_What the task requires:_
The answer must be every line of the records below that contains the word "datos", copied out.

[Data supplied Boundary: Start]

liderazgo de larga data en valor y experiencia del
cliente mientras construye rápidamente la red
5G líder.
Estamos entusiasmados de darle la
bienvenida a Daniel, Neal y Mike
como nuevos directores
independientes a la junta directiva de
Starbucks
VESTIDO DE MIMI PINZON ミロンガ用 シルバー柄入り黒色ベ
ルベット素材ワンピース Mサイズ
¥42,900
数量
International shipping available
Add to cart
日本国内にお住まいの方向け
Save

[Data supplied Boundary: End]
[Data supplied Boundary: Start]

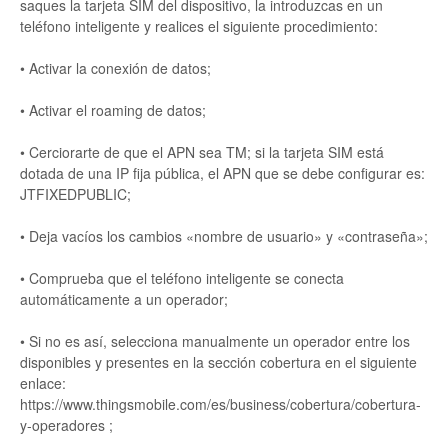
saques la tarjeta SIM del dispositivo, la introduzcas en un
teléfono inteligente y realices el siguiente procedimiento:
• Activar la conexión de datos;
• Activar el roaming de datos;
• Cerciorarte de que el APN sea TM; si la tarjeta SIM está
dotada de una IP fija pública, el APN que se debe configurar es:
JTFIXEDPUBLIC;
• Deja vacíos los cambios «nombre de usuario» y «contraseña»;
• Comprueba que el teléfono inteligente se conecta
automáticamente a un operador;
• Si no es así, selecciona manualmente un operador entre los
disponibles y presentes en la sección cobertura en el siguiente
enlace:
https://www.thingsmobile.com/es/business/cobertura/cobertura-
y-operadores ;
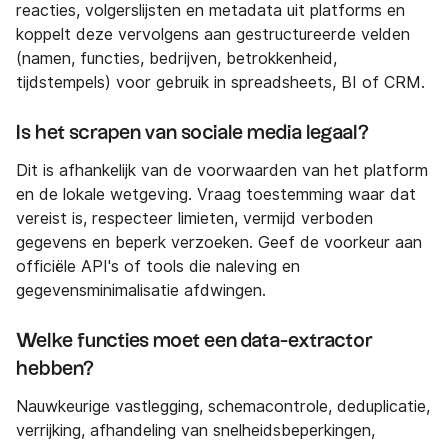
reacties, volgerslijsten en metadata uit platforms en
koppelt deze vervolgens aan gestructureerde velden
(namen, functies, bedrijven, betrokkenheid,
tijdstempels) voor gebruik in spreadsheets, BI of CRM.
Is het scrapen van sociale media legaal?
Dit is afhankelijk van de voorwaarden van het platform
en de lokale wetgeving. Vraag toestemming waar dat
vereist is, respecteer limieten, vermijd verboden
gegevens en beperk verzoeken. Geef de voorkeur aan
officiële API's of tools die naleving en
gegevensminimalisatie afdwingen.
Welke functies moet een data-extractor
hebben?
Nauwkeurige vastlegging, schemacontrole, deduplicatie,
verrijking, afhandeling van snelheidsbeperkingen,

[Data supplied Boundary: End]

_Output below:_
• Activar la conexión de datos;
• Activar el roaming de datos;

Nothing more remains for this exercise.